On the UK-DAC I’ve noticed that select count(*) from dp02_dc2_catalogs.Object
queries are slow via our portal but fast via our notebook. On the US RSP they are fast both ways.
We have statistics on our qserv tables so I’m assuming that the difference is that the portal adds a limit clause. So there is either something different in our qserv or RSP that is not parsing/removing this.
We’re a few releases behind on qserv but our RSP is up to date so leaning towards the difference being in qserv but wondered if anyone knows?
I had a serch of various github repos but couldn’t readiliy find anything.
Thanks
Mike
What version of Qserv are you running?
Yes, LIMIT <N>
is what’s ruining the optimization. I will open a JIRA ticket to address this issue. The result of the query shouldn’t be affected by the presence of LIMIT <N>
.
It’s not a version-specific problem. It’s in all versions of Qserv since the optimization was introduced ~3 years ago.
Think we’re on 2024.5.1-rc7 on our prod cluster.
Thanks both.
Though I don’t understand why the US-RSP portal query is quick? That has the limit condition in AFAICT
I’m curious, how faster are queries submitted via the US-RSP portal compared to yours?
I have registered the following JIRA ticket to address the issue: https://rubinobs.atlassian.net/browse/DM-51585
On the US-RSP the portal counts query returns in around 5 seconds. This seemed like it’s using the precalculated stats. If I add a WHERE clause it takes a bit longer 30s? Maybe it’s just that you’re qserv is that much quicker.
On ours it takes tens of minutes and I can see it querying each chunk, i.e. actually doing a count.
The optimized queries should be returned within less than a second. 5 seconds means scan, which is very fast if WHERE
is not present. 30 seconds is a reasonable performance if some light-weight WHERE
is present. Qserv needs to be fixed to address this problem.
Hi @gapon , going through the RSP though I presume there are a few seconds associated with RSP/TAP overheads and the count query itself is only taking a couple of seconds at the qserv end? If that is doing a scan, counting rows in each chunk/worker? and aggreating the results that’s very impressive! And a thousand times or more quicker than our (HDD prod) system. Hopefully when we get our new NVME based prod system up and running we’ll get closer to this performance.

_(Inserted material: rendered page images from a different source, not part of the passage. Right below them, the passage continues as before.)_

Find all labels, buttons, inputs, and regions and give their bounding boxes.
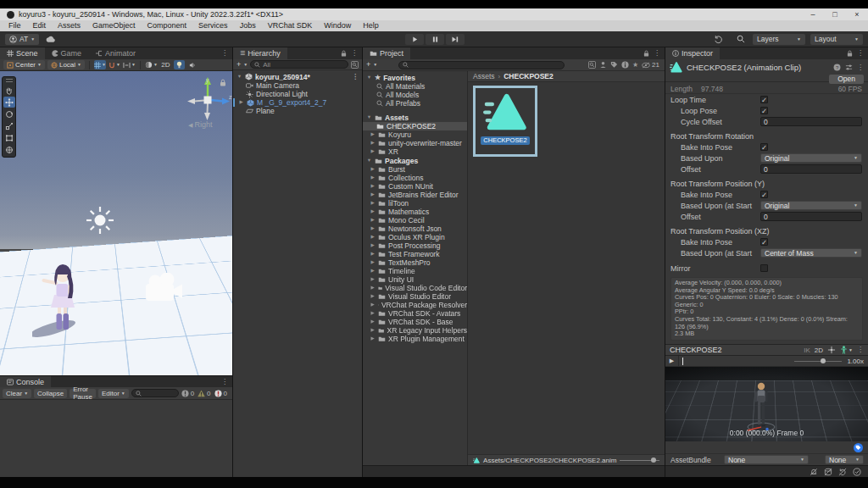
console-menu-icon[interactable]: ⋮	[221, 379, 228, 385]
collab-person-icon[interactable]	[599, 61, 607, 69]
grid-snap-toggle[interactable]: ▼	[94, 60, 106, 69]
package-folder-row[interactable]: ▶ Newtonsoft Json	[363, 225, 467, 233]
package-folder-row[interactable]: ▶ Timeline	[363, 267, 467, 275]
lock-icon[interactable]	[643, 50, 649, 57]
add-gameobject-button[interactable]: +	[236, 61, 241, 69]
package-folder-row[interactable]: ▶ lilToon	[363, 199, 467, 208]
package-folder-row[interactable]: ▶ XR Plugin Management	[363, 335, 467, 343]
folder-checkpose2-selected[interactable]: CHECKPOSE2	[363, 122, 467, 130]
breadcrumb-current[interactable]: CHECKPOSE2	[504, 72, 554, 80]
speed-slider[interactable]	[794, 361, 842, 362]
package-folder-row[interactable]: ▶ XR Legacy Input Helpers	[363, 326, 467, 335]
package-folder-row[interactable]: ▶ Visual Studio Editor	[363, 292, 467, 301]
menu-item[interactable]: Window	[318, 20, 357, 31]
ik-toggle[interactable]: IK	[804, 347, 810, 354]
scene-options-icon[interactable]: ⋮	[352, 74, 362, 80]
packages-root-header[interactable]: ▼ Packages	[363, 156, 467, 165]
animation-preview-viewport[interactable]: 0:00 (000.0%) Frame 0	[665, 367, 868, 441]
notifications-muted-icon[interactable]	[810, 468, 818, 476]
hidden-count-toggle[interactable]: 21	[642, 61, 659, 69]
layers-dropdown[interactable]: Layers▼	[753, 34, 805, 45]
position-xz-bake-checkbox[interactable]	[760, 238, 768, 246]
auto-refresh-muted-icon[interactable]	[838, 468, 847, 476]
audio-toggle[interactable]	[187, 60, 198, 69]
minimize-button[interactable]: –	[802, 8, 824, 20]
rect-tool[interactable]	[3, 132, 15, 143]
menu-item[interactable]: Help	[357, 20, 385, 31]
assetbundle-variant-dropdown[interactable]: None▼	[825, 455, 864, 464]
search-icon[interactable]	[734, 34, 748, 45]
cloud-button[interactable]	[43, 34, 57, 45]
package-folder-row[interactable]: ▶ Post Processing	[363, 241, 467, 250]
menu-item[interactable]: File	[3, 20, 27, 31]
orientation-dropdown[interactable]: Local▼	[47, 60, 85, 69]
asset-folder-row[interactable]: ▶ Koyuru	[363, 130, 467, 139]
lighting-toggle[interactable]	[174, 60, 185, 69]
label-tag-icon[interactable]	[610, 61, 618, 69]
presets-icon[interactable]	[845, 64, 853, 71]
package-folder-row[interactable]: ▶ VRChat Package Resolver	[363, 301, 467, 309]
position-y-bake-checkbox[interactable]	[760, 191, 768, 198]
package-folder-row[interactable]: ▶ Custom NUnit	[363, 182, 467, 191]
rotation-offset-field[interactable]: 0	[760, 164, 862, 174]
cycle-offset-field[interactable]: 0	[760, 117, 862, 126]
package-folder-row[interactable]: ▶ Unity UI	[363, 275, 467, 284]
maximize-button[interactable]: □	[824, 8, 846, 20]
lock-icon[interactable]	[220, 79, 226, 86]
scene-menu-icon[interactable]: ⋮	[221, 50, 228, 57]
tab-hierarchy[interactable]: ☰ Hierarchy	[233, 47, 287, 59]
warning-counter[interactable]: 0	[198, 390, 210, 397]
pivot-mode-dropdown[interactable]: Center▼	[3, 60, 45, 69]
pivot-axis-icon[interactable]	[827, 346, 836, 354]
console-log-area[interactable]	[0, 400, 232, 477]
position-xz-based-dropdown[interactable]: Center of Mass▼	[760, 248, 862, 258]
view-hand-tool[interactable]	[3, 85, 15, 96]
favorites-item[interactable]: All Prefabs	[363, 99, 467, 108]
hierarchy-item-plane[interactable]: Plane	[233, 107, 362, 115]
cache-server-muted-icon[interactable]	[824, 468, 832, 476]
package-folder-row[interactable]: ▶ Visual Studio Code Editor	[363, 284, 467, 292]
assetbundle-dropdown[interactable]: None▼	[724, 455, 809, 464]
package-folder-row[interactable]: ▶ Oculus XR Plugin	[363, 233, 467, 241]
tab-scene[interactable]: Scene	[0, 47, 45, 59]
scale-tool[interactable]	[3, 120, 15, 131]
snap-increment-toggle[interactable]: ▼	[108, 60, 120, 69]
character-model[interactable]	[32, 261, 97, 339]
assets-root-header[interactable]: ▼ Assets	[363, 113, 467, 122]
asset-grid[interactable]: CHECKPOSE2	[468, 82, 665, 454]
asset-labels-icon[interactable]	[854, 443, 863, 452]
rotate-tool[interactable]	[3, 108, 15, 119]
chevron-down-icon[interactable]: ▼	[243, 63, 248, 67]
preview-2d-toggle[interactable]: 2D	[815, 347, 823, 354]
console-search-input[interactable]	[131, 389, 179, 397]
menu-item[interactable]: Component	[142, 20, 193, 31]
editor-dropdown[interactable]: Editor▼	[98, 389, 129, 398]
hierarchy-item-directional-light[interactable]: Directional Light	[233, 90, 362, 98]
preview-avatar-selector[interactable]: ▼	[840, 346, 853, 354]
view-orientation-label[interactable]: ◀Right	[188, 120, 212, 129]
asset-folder-row[interactable]: ▶ unity-overwriter-master	[363, 139, 467, 147]
snap-move-toggle[interactable]: ▼	[123, 60, 136, 69]
2d-toggle[interactable]: 2D	[160, 60, 171, 69]
favorites-item[interactable]: All Models	[363, 91, 467, 99]
tab-project[interactable]: Project	[363, 47, 410, 59]
preview-menu-icon[interactable]: ⋮	[857, 347, 864, 353]
create-asset-button[interactable]: +	[366, 61, 370, 69]
background-tasks-done-icon[interactable]	[853, 468, 861, 476]
position-y-offset-field[interactable]: 0	[760, 212, 862, 221]
package-folder-row[interactable]: ▶ JetBrains Rider Editor	[363, 191, 467, 199]
close-button[interactable]: ×	[846, 8, 868, 20]
search-by-type-icon[interactable]	[351, 61, 359, 69]
thumbnail-size-slider[interactable]	[620, 460, 659, 461]
info-icon[interactable]	[621, 61, 629, 69]
clear-button[interactable]: Clear▼	[3, 389, 31, 398]
play-button[interactable]	[405, 34, 424, 45]
menu-item[interactable]: GameObject	[86, 20, 142, 31]
saved-search-icon[interactable]	[588, 61, 596, 69]
hierarchy-menu-icon[interactable]: ⋮	[351, 50, 358, 57]
menu-item[interactable]: Edit	[27, 20, 53, 31]
tab-animator[interactable]: Animator	[88, 47, 142, 59]
package-folder-row[interactable]: ▶ Test Framework	[363, 250, 467, 258]
pause-button[interactable]	[426, 34, 444, 45]
tab-game[interactable]: Game	[45, 47, 89, 59]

As a further test I did a US-RSP portal simple count query on ForcedSource, so the limit clause is present. this returns the expected 111 billion row count in just a few seconds, how is this so quick? I was expecting it to take a few hundred seconds. I think I’m missing something still, maybe the newer qserv is more optimized somehow for full simple counts without using the stats?
No “magic” here. The unconstrained row counting in the actual query execution mode (if no row counter statistics are available to Qserv Czar) is quick because we rely on the MyISAM table engine. The engine quickly reports the number of rows in each chunk table. Counters from all chunks are collected in parallel by all workers using available threads. On top of that, there is an obvious Qserv overhead for parsing/analyzing the query, sending thousands of requests to workers, aggregating counters into the result table, etc. It all takes one or 2 seconds, or less.
If we were to use a different storage engine, such as InnoDB
, then things would look very different. Simple COUNT(*)
queries against the InnoDB
tables require a real scan of all entries in the table’s B-Tree. Such an operation would take many seconds for the large chunk tables.
However, when you do a real scan that involves a constraint, then MySQL would have to read the whole table (or a part of it, depending on the query and availability of the indexes):
SELECT ... FROM ... WHERE something = ...
Such a query would take a while (may be hours) on a table of 111 billion rows.
Thanks @gapon , so simple count queries even without row counter stats should be quick because the myISAM engine isn’t having to actually read the table/rows? Yet on our qserv it takes an hour on the Object table with the LIMIT clause in place to avoid using the counters, it feels like we’re missing something on our set-up that’s not just disk I/O.
As a test I submitted count queries to all Object chunks on all workers directly bypassing the Czar. That took only a second or two to aggregate all the results and they weren’t even run in parallel.
I’ll do some more tests when back from leave to try and understand what’s going on.
Cheers
Mike
Hi Mike! Yes, the simple row-counting query should be quick in MyISAM. Most likely, you’ve encountered a known issue with the older Qserv design, where the entire chunk table is preloaded into the memory of the worker node before Qserv runs the scans against the chunk. And this is done for each chunk, regardless of its size (or table type). The mechanism was found to significantly affect the performance of most scan queries (except for a few corner cases). After I identified this issue, I eliminated this from Qserv. It was done in the following release https://github.com/lsst/qserv/releases/tag/2025.5.1-rc1.
Thanks @gapon that’s put my mind at rest and I can enjoy my holiday now ! I’d read something on changes to memory loading but hadn’t appreciated how it would affect certain things. Our new cluster will have an up-to-date qserv so I’ll be able to confirm this when it’s rolled out.